Jeudi dernier, le ministère américain de la
Justice a publié quatre notes de service juridiques réalisées sous le
gouvernement Bush autorisant les agents de la CIA à perpétrer des actes de
torture spécifiques contre des prisonniers arrêtés lors de « la guerre
contre le terrorisme. » Le gouvernement Obama avait jusque jeudi pour
publier ces notes suite au procès sur la liberté d'information intenté par
l'American Civil Liberties Union (ACLU).
La publication de ces consultations
juridiques, rédigées par des avocats du Bureau de conseil juridique du
ministère de la Justice en 2002 et 2005, ajoute des éléments à toute une série
de preuves accablantes selon lesquelles le gouvernement Bush a procédé à des
opérations de torture systématiques et de grande ampleur en violation flagrante
des lois américaines et internationales. Les informations déjà dans le domaine
publiccomprenaient des rapports de victimes, une fuite récente d'un
rapport du Comité international de la Croix rouge faisant état de divers cas de
torture ainsi que de nombreux reportages des médias comprenant les paroles
d'interrogateurs et des représentants du gouvernement Bush soutenant la torture.
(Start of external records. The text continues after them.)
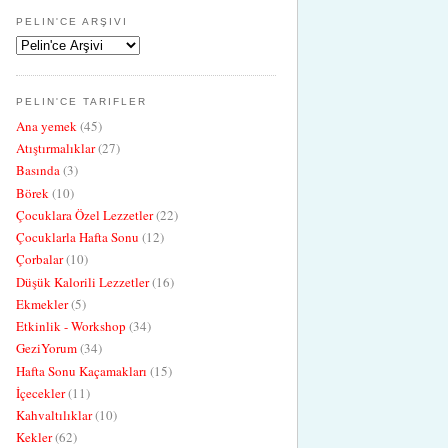
PELIN'CE ARŞIVI
PELIN'CE TARIFLER
Ana yemek
(45)
Atıştırmalıklar
(27)
Basında
(3)
Börek
(10)
Çocuklara Özel Lezzetler
(22)
Çocuklarla Hafta Sonu
(12)
Çorbalar
(10)
Düşük Kalorili Lezzetler
(16)
Ekmekler
(5)
Etkinlik - Workshop
(34)
GeziYorum
(34)
Hafta Sonu Kaçamakları
(15)
İçecekler
(11)
Kahvaltılıklar
(10)
Kekler
(62)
Et pourtant à travers de multiples
déclarations faites par le président Obama, le directeur de la CIA Leon Panetta
et le directeur du renseignement Dennis Blair, la Maison Blanche a fait savoir
qu'elle n'enquêterait ni ne poursuivrait ceux qui ont perpétré ces actes de
torture. Panetta a aussi déclaré que la CIA se chargerait de la défense
juridique de tout agent qui serait soumis à une enquête sur la torture.
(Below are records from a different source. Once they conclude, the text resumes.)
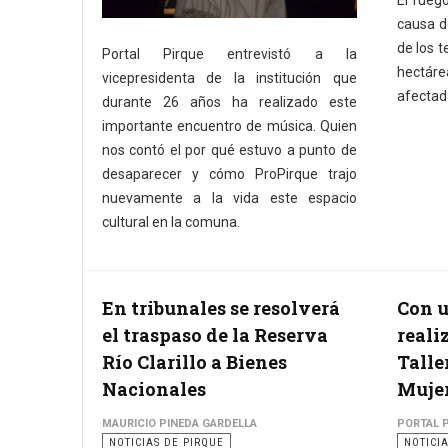
causa d
de los t
Portal Pirque entrevistó a la
hectár
vicepresidenta de la institución que
afectad
durante 26 años ha realizado este
importante encuentro de música. Quien
nos contó el por qué estuvo a punto de
desaparecer y cómo ProPirque trajo
nuevamente a la vida este espacio
cultural en la comuna.
En tribunales se resolverá
Con u
el traspaso de la Reserva
realiz
Río Clarillo a Bienes
Talle
Nacionales
Mujer
MAURICIO PINEDA GARDELLA
PORTAL 
NOTICIAS DE PIRQUE
NOTICI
Ces notes de service publiées sous une forme
éditée, de façon à protéger l'identité des interrogateurs de la CIA, décrivent
des actes de torture à renfort de détails cliniques et en les associant
toujours à une défense juridiqueà peine crédible. Parmi les formes de
torture endossées par les notes on compte:
*La technique du mur (walling) « L'interrogateur
tire l'individu vers lui puis le repousse violemment contre le mur...Durant ce
mouvement, la tête et le cou sont soutenus par une capuche ou une serviette
roulée... pour éviter le coup du lapin. »
*La technique de l'arrosage (water dousing.)
« De l'eau froide est versée sur le détenu soit d'un récipient soit d'un
tuyau sans pomme... La période maximum durant laquelle on peut laisser un
détenu mouillé est fixée à deux tiers du temps où, selon des données médicales
précises et l'expérience, on peut s'attendre à ce que l'hypothermie
s'installe... Si la température de l'eau est de 5° Celsius, la durée totale
d'exposition ne peut excéder 20 minutes... »
*La gifle. « Le but de la gifle est de
créer un choc, la surprise et /ou l'humiliation. »
*Le confinement dans un espace exigu.
« L'espace de confinement exigu est habituellement obscur...Dans les
espaces plus grands, l'individu peut se tenir debout ou s'asseoir ;
l'espace plus petit ne permet que de se tenir assis. Le confinement dans l'espace
plus grand peut aller jusqu'à dix-huit heures ; pour l'espace plus
petit... il ne peut dépasser deux heures. »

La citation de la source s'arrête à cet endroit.